For some, loneliness is a subject better left to the existentialists. For Concrete Temple Theatre, it is a subject worth exploring. In Alone in Triptych, the company's production for the SubletSeries at HERE Arts Center, we meet three seemingly disparate characters, whose lives are slowly revealed to be more connected than at first glance. The play (which may just as well be called Alone, in Triptych) is very much an examination of loneliness, and its power to connect those yearning to, well, connect. Written by Renee Philippi, Alone in Triptych is an abstractly-rendered and lyrical piece of theater. As the title suggests, Triptych presents a series of snapshots in the lives of three characters — our first glimpse of whom is at the show's opening. The trio stand in an nondescript location, described in the script as "a dense, forest-like place...where confusion and angst live. The air is alive; it is thick, electric, anxious." There is Leann (Vera Beren), a middle-aged musician in Eastern New Jersey; then, at an army base in Bavaria we meet Lori (Catherine Porter), whose sergeant husband routinely abuses and exploits her. Finally, there is Remi (Michael Tomlinson) in the Forest of Bowland in Lancashire, England. They are each separated by distance but connected by fate. 
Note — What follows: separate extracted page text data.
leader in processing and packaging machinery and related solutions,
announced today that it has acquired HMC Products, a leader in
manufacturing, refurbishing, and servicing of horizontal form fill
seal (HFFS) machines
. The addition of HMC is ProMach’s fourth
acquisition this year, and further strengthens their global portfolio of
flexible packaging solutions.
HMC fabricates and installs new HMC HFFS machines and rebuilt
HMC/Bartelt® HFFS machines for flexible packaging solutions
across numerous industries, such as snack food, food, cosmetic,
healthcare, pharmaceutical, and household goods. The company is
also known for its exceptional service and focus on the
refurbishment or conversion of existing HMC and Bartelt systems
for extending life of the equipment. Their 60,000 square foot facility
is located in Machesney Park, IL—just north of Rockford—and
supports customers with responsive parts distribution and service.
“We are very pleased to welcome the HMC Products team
The story, which weaves in and out of each character's scenes seamlessly, takes a literally heart-pounding turn when the police show up in her driveway, on the lookout for Leann's boyfriend, Sean, whom she had brought with her to her home in New Jersey, presumably to meet the parents. As the story unfolds, we begin to see that each person is a prisoner of their own solitude. We revisit Leann, who discovers that Sean is charged with raping a young teenage girl. We then move on from the horror of this revelation to Lori, who meets a stranger. Here, she provides some much-needed comic relief with some witty lines about her sexual past — but the humor dissipates all too soon when her new friend, offended with her candor, reveals that his daughter had been raped in the very park in which they sit. Rounding out the third in the triptych of scenes is Remi, who has kidnapped his childhood friend's 12-year-old daughter and brought her to the forest. 
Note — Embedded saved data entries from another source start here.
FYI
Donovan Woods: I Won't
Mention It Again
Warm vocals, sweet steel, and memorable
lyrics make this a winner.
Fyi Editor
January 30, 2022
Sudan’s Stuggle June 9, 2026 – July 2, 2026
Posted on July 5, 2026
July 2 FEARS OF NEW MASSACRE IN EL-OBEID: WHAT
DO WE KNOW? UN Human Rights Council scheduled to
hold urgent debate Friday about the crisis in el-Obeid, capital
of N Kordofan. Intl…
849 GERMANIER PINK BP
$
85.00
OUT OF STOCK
The production design of the play provides just as abstract a landscape as the characters in it. It is a world that is vast and sprawling, spanning continents and cultures; yet is so individual to each of the characters. In helping to bring the play's dark themes to life are scenic designer Carlo Adinolfi and sound designer Vera Beren. In dressing the small black box in which the play was performed, Adinolfi kept the stage sparse, in keeping with the imagery of the wilderness. Beren does a great job of punctuating Philippi's poetic prose and conversely painfully tense silences with booming noises off-stage throughout the show. Stefan Hagen's projections of a bird flapping its wings are reminiscent of watercolor artwork, engulfed in bleak, cloudy colors — perhaps representative of the characters' yearning to escape the murky emotional waters in which they are held captive.  

While the play's ending felt unresolved, perhaps this is Philippi's intention — that nothing in our lives is ever truly resolved; that we are all in one way or another held captive in our solitude. And yet, in knowing this, we are never alone.

Alone in Triptych ran from March 13–30 in a limited engagement at HERE Arts Center (145 6th Avenue) in New York City.